_What the task requires_
Repeat the data in full and exactly. Leave the pictures out.

_Data supplied_
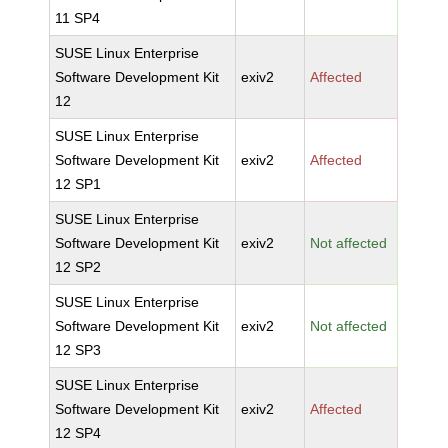
11 SP4
SUSE Linux Enterprise
Software Development Kit
exiv2
Affected
12
SUSE Linux Enterprise
Software Development Kit
exiv2
Affected
12 SP1
SUSE Linux Enterprise
Software Development Kit
exiv2
Not affected
12 SP2
SUSE Linux Enterprise
Software Development Kit
exiv2
Not affected
12 SP3
SUSE Linux Enterprise
Software Development Kit
exiv2
Affected
12 SP4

_Result for this exercise_
11 SP4
SUSE Linux Enterprise
Software Development Kit
exiv2
Affected
12
SUSE Linux Enterprise
Software Development Kit
exiv2
Affected
12 SP1
SUSE Linux Enterprise
Software Development Kit
exiv2
Not affected
12 SP2
SUSE Linux Enterprise
Software Development Kit
exiv2
Not affected
12 SP3
SUSE Linux Enterprise
Software Development Kit
exiv2
Affected
12 SP4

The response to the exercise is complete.